Nothing can be accomplished in government today because of the polarization and dysfunction that has gripped our nation. It seems like those who seek to steer the ship of state would rather sink it than give up their desired course and heading. How did we get into this mess, and more importantly, how can we get out of it?
This year’s presidential election will be the most vicious that we have ever seen. The Supreme Court has opened the door wide to unlimited spending by corporations and billionaires, and political action committees (PAC’s). High priced television ads will assault logic, truth and the senses with their distorted messages hammered at us over and over ad nauseum.
We can no longer discuss issues, agendas, goals, directions, policies or principles. The political circus has become a mud wrestling match in a hog manure pit. Instead of discussing the issues and policies, campaigning now is all about the politics of personal destruction. Character assassination is the order of the day.
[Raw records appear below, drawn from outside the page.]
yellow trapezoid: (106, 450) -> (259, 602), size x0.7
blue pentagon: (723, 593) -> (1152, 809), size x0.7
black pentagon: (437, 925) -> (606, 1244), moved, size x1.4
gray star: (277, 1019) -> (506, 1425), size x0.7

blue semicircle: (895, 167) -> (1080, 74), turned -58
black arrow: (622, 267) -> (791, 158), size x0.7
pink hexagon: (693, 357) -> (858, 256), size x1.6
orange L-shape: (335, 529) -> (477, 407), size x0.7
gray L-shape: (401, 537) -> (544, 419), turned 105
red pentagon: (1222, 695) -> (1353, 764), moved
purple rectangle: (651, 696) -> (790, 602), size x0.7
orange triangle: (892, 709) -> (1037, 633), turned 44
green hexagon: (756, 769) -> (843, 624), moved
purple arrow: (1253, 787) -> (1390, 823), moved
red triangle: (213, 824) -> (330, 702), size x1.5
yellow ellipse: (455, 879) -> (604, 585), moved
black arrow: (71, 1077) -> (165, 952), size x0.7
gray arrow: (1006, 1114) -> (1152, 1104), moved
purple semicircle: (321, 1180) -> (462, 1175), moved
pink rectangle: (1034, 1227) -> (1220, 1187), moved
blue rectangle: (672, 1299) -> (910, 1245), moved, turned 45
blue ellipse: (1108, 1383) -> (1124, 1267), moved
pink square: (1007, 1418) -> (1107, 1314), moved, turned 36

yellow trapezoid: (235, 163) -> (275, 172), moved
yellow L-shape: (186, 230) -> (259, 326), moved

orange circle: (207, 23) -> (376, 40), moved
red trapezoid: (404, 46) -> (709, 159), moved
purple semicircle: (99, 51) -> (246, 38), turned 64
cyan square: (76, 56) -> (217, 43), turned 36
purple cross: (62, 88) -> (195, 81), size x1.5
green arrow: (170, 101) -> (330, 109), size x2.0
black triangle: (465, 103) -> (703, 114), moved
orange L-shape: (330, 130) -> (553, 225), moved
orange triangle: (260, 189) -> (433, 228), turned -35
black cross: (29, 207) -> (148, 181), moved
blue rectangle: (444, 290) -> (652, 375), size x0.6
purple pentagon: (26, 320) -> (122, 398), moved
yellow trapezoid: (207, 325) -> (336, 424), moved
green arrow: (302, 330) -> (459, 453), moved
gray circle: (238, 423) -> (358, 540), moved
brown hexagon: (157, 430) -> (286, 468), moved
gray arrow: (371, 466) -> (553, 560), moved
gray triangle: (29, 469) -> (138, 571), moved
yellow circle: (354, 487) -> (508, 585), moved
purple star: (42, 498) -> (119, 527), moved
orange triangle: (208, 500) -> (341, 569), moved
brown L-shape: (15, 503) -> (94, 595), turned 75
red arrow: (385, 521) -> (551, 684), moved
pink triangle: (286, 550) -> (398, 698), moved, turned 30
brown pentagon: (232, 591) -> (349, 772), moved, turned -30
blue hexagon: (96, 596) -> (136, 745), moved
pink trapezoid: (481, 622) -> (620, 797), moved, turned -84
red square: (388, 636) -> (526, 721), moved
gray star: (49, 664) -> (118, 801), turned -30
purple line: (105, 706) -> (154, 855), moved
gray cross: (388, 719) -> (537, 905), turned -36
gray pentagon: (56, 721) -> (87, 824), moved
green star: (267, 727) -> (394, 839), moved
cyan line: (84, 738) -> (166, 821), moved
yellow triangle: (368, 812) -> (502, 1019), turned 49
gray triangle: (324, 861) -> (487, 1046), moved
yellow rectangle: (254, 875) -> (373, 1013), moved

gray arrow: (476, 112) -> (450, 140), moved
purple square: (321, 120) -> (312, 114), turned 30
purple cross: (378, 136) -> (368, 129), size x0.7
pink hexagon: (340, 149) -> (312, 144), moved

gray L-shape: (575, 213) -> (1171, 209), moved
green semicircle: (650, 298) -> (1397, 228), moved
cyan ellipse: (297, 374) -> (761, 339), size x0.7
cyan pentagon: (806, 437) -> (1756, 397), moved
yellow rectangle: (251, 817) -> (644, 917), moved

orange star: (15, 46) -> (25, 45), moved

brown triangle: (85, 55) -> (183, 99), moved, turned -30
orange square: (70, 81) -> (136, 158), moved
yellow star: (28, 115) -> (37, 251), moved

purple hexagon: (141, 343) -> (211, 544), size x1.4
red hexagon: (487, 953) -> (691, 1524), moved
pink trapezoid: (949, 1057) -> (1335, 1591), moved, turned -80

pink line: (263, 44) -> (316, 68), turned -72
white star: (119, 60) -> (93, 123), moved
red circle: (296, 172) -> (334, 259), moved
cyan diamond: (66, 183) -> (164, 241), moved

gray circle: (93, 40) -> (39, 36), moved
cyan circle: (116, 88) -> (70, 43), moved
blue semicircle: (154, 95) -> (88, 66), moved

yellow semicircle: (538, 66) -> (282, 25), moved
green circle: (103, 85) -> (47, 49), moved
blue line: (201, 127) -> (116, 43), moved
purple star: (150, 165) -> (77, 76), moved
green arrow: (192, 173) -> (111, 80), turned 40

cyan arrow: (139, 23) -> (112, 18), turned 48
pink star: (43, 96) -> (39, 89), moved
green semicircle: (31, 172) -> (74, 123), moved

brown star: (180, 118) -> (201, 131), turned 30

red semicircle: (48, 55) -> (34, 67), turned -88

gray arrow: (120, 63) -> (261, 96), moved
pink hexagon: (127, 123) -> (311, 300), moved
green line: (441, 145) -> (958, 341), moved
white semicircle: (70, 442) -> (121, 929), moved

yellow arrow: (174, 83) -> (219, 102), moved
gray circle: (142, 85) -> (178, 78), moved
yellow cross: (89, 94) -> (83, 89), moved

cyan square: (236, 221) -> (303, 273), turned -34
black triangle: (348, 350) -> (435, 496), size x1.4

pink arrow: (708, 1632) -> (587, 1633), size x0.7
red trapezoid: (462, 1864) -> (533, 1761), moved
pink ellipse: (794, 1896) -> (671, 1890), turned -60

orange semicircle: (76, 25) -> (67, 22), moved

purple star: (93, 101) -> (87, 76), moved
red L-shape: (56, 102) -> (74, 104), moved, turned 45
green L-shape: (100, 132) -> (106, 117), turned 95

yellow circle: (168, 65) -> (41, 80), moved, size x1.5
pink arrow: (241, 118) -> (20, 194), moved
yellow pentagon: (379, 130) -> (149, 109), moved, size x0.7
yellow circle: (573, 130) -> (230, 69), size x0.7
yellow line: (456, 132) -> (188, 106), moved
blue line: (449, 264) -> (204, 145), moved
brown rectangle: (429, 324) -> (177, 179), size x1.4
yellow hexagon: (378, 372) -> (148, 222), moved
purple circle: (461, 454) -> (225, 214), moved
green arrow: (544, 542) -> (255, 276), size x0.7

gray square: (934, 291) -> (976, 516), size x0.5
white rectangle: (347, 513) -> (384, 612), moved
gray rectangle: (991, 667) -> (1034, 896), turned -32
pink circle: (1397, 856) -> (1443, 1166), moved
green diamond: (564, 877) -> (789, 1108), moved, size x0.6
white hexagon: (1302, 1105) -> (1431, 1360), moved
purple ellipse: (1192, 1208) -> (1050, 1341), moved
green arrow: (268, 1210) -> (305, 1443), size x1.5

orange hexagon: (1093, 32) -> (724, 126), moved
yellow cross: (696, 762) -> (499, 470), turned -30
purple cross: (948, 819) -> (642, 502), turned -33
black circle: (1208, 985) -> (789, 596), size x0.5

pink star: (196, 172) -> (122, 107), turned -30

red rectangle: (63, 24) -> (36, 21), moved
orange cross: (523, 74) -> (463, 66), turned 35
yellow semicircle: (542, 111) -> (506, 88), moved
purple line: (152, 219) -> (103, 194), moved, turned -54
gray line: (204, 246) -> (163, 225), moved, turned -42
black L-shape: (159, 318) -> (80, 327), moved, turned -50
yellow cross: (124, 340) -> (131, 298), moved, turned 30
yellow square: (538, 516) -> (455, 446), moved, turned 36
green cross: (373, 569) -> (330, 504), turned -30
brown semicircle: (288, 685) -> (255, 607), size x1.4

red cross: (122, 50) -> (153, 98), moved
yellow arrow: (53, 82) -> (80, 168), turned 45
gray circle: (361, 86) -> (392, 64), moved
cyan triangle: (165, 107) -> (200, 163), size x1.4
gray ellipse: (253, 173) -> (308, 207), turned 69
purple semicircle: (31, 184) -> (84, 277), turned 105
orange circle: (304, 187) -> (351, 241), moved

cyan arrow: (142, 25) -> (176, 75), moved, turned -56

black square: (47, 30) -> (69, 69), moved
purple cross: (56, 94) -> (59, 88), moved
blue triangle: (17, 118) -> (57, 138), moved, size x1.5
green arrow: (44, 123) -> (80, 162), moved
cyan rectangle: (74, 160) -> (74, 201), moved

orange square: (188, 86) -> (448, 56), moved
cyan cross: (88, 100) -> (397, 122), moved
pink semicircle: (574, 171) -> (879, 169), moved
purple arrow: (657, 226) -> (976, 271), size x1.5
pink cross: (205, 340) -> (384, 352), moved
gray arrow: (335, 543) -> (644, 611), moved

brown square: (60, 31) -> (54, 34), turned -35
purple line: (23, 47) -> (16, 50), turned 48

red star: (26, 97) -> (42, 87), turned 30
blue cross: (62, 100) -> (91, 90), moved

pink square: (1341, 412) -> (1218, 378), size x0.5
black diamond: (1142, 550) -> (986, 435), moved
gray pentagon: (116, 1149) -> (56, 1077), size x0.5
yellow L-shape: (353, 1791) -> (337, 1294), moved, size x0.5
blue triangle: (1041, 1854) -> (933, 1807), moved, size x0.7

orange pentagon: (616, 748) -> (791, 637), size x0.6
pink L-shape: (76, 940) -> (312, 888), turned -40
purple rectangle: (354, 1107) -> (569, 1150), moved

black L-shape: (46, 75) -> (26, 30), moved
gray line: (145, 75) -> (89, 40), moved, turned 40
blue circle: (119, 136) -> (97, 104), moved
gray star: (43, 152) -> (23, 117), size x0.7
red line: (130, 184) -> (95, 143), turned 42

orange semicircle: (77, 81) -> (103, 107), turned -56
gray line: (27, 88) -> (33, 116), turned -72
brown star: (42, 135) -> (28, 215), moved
Instead of solving problems our main concern seems to be in blaming the other side. This country is in a mess, and there is more than enough blame to go around. But blaming will not fix the problem. It will only prolong the conflict, delay the solutions and deny any hope of returning to normalcy. There was an editorial cartoon after the earthquake that hit Washington in August of 2011. The cartoon said, “Some Republicans believe that Obama caused it while other Republicans believe that Obama simply failed to prevent it.”
When Tip O’Neill was Speaker of the House, he would tell everyone that, “We are all friends here after 5:00pm and on weekends.” If only we could bring such civility back into our body politic. O’Neill has a simple rule throughout his whole political life. He would never finish work without taking someone out to dinner. And, in his thirty-four years in the House, including ten plus years as Speaker of the House, there were a lot of dinners.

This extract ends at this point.